First, make it as easy as possible for that person to come.

  1. Even if it turns out that the person misread the situation, and you hadn’t sinned in the way they thought, they ought to leave their encounter encouraged and thankful for your faith, not battered and bruised. Recognize it for the grace of God it is that someone would be willing to love you like that.
  2. Assume there is some measure of truth in what they say and focus on it when you see it, not whatever they might have gotten wrong. Take some time to pray about it if you need to, but do so under the assumption that there’s something there.
  3. Confess your sin as as quickly as you see it. Respond in a manner consistent with the Word of God. It ought to sound something like this, “Sally, to be honest, that kind of stung at first. My flesh made me want to deny and lash out. By God’s grace, however, I was able to quickly get past that and really consider what you said.
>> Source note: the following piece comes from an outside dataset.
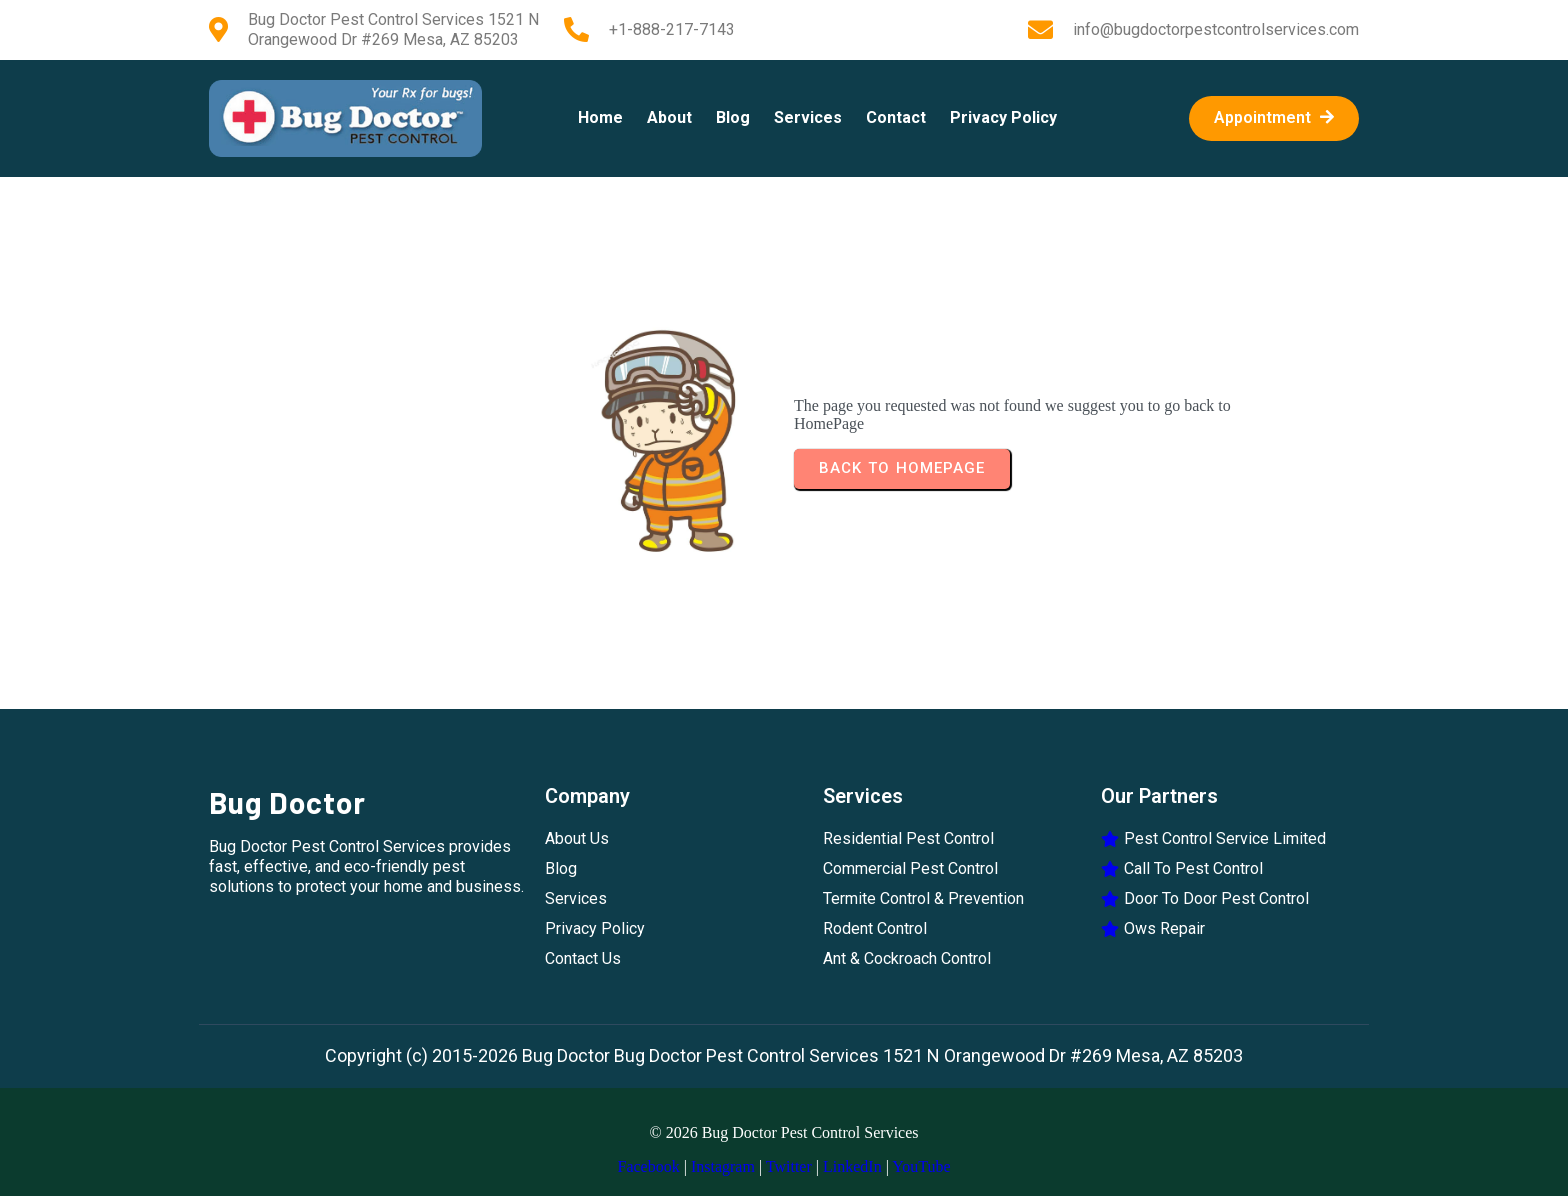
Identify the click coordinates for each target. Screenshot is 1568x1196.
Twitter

I know I’ll appreciate it even more in the future, but even now I am thankful that you were willing to be honest with me and help me turn from my sin…and it is sin. I’m sorry for ____. Please forgive me. And please pray that God would grant me true and swift repentance.”

Ask For Help

Second, having heard what the person shared, ask for the Holy Spirit’s help to determine which of the three categories of sinners you are in. You need to be honest with God and yourself before you’ll ever be able to be honest with the brother or sister in front of you and find the help God offers.

Take the Initiative

Regularly ask godly people in your life if they see any sin in it. Give them a blank check to talk to you any time they catch a hint of sin you don’t see…and remind them of that blank check often.


In conclusion, let’s end where we began. When someone professes faith in Jesus, but has given themselves over to unconfessed, unrepentant sin, they are in a really, really dangerous place. Their souls, James wrote, need to be saved from death and their sins need to be covered. Of course, Christ alone can do that, and has done that for all who are truly trusting in Jesus. But once again, Jesus often uses means to accomplish His purposes. James tells us that addressing the sins of others is one such means. Our aim is their reconciliation and restoration. Our motivation is love. And our hope is that by being faithful to God’s will in the lives of those calling on Jesus’ name, we will be participants in God’s work to “save his soul from death and… cover a multitude of sins.”